━━━ RECORDS FOR THE TASK
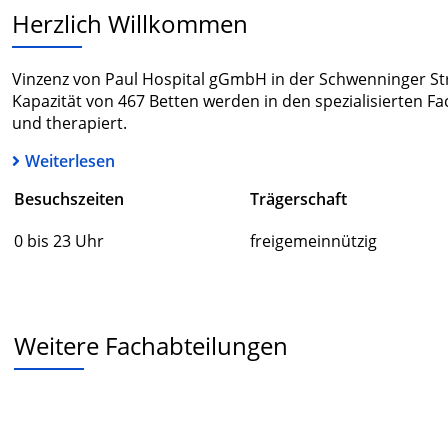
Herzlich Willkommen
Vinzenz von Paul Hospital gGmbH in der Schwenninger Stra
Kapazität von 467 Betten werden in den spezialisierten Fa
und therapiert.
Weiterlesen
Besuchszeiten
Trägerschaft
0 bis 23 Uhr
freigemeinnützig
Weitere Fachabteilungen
━━━━━━
━━━ RECORDS FOR THE TASK
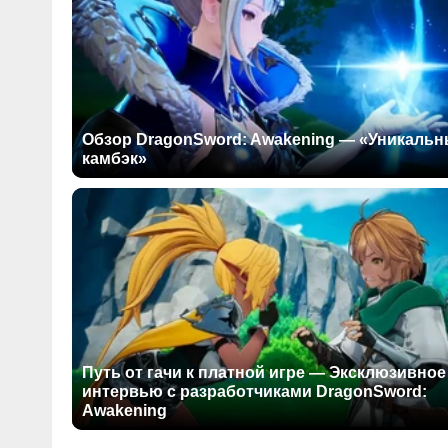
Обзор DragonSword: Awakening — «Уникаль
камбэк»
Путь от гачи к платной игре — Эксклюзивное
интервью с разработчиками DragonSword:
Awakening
━━━━━━
| ASSIGNMENT |
Among the lines of the data above, find those with the word "DragonSword" and show them.

| RESULT OF THE TASK |
Обзор DragonSword: Awakening — «Уникаль
интервью с разработчиками DragonSword:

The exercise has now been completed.